Saved data entries

****************

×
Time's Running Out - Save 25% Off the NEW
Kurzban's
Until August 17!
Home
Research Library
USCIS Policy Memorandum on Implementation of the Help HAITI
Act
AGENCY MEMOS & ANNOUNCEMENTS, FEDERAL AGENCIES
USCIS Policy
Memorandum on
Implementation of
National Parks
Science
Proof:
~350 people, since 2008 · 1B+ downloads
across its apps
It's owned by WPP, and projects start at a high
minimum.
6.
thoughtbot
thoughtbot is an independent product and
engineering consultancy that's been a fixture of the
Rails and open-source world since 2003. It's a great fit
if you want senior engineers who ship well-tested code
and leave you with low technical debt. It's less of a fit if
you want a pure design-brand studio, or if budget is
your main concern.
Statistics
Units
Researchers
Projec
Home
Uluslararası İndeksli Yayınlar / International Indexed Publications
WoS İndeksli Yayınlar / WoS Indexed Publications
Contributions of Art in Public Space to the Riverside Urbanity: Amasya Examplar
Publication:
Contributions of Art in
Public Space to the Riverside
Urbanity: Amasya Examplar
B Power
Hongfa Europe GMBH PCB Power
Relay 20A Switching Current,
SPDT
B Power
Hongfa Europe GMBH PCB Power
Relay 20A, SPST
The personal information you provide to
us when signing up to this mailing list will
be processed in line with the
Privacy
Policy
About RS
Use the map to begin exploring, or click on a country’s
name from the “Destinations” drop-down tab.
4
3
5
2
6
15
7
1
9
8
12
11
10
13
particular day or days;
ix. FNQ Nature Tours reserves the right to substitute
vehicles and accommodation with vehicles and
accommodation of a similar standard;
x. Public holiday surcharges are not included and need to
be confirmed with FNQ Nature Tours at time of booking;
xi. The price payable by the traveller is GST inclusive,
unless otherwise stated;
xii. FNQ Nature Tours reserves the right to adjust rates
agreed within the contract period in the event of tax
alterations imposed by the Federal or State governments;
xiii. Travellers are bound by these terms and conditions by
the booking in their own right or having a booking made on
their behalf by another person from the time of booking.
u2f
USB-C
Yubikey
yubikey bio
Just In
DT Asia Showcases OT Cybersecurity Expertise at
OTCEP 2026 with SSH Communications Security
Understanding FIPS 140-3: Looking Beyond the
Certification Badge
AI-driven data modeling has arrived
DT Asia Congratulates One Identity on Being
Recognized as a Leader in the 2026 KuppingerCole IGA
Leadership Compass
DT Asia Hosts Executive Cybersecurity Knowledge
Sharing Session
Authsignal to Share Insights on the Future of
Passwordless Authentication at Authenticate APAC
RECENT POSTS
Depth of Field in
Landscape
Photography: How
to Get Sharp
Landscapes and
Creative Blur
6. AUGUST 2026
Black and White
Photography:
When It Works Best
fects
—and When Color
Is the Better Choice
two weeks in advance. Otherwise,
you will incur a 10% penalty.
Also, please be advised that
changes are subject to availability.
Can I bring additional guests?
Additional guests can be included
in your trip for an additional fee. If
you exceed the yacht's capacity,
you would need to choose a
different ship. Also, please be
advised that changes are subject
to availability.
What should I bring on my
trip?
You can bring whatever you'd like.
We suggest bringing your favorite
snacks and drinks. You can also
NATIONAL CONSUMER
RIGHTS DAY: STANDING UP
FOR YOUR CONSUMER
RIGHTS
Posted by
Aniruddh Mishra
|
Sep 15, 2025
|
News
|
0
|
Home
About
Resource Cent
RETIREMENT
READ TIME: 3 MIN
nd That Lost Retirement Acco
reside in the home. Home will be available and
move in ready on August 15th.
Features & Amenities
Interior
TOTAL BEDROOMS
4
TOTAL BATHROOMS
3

****************

WHAT YOU WILL DO. The answer should consist of the lines from the one with "READ TIME: 3 MIN" through the last line of the entries, duplicated exactly and nothing more.

PROBLEM SOLUTION.
READ TIME: 3 MIN
nd That Lost Retirement Acco
reside in the home. Home will be available and
move in ready on August 15th.
Features & Amenities
Interior
TOTAL BEDROOMS
4
TOTAL BATHROOMS
3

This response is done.